Unfortunately for saguaros, the most visible symbol of the southwest is a popular target for thieves for use in landscaping. Currently, a six to seven-foot saguaro sells for $500 to $700. Stealing saguaros is illegal in Arizona, and the National Park Service has had to resort to high-tech measures to stop rampant theft. In Saguaro National Park, rangers have been implanting microchip IDs in hundreds of saguaros by the sides of roads to prevent them from being poached.
Today we live in an age of anxiety when many people feel that peace, security, and stability have been stolen from them. The time is ripe for people of faith to boldly proclaim that in the midst of fear, uncertainty, and mistrust, God is good, and no one will ever be able to steal our joy in Christ.
- How will your Advent worship services invite people into an encounter with Emmanuel, the God who is with us and whose microchip of grace is implanted in all of our hearts?
There’s one last thing about saguaros.

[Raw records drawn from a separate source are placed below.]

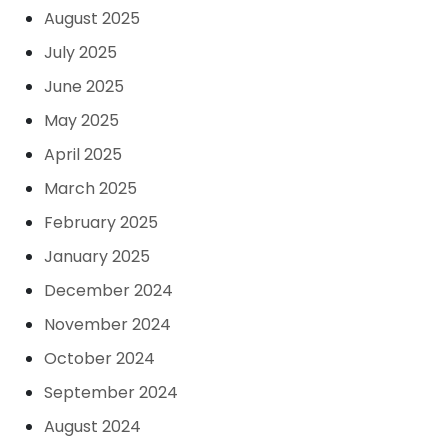
August 2025
July 2025
June 2025
May 2025
April 2025
March 2025
February 2025
January 2025
December 2024
November 2024
October 2024
September 2024
August 2024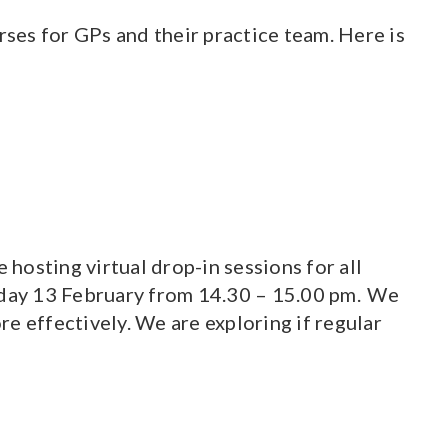
ses for GPs and their practice team. Here is
osting virtual drop-in sessions for all
rsday 13 February from 14.30 – 15.00 pm. We
e effectively. We are exploring if regular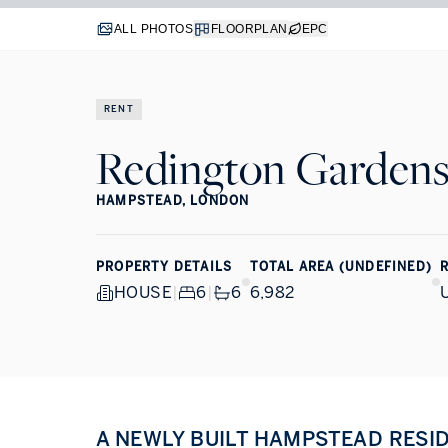
ALL PHOTOS
FLOORPLAN
EPC
RENT
Redington Garden
HAMPSTEAD, LONDON
PROPERTY DETAILS
TOTAL AREA (UNDEFINED)
R
HOUSE
|
6
|
6
6,982
A NEWLY BUILT HAMPSTEAD RESI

Wherever they are located, saguaros bend toward the sun and grow toward the light.
The saguaro: wise one of the wilderness
Always vulnerable, yet forever steady
Needing protection, yet giving back when strong
Attuned to the dance of balance
Growing toward the light, arms lifted up and out
Awake, alert, attentive, joyful.
The people who walked in darkness have seen a great light. How will the power of your presence and love point the way toward that light this Advent?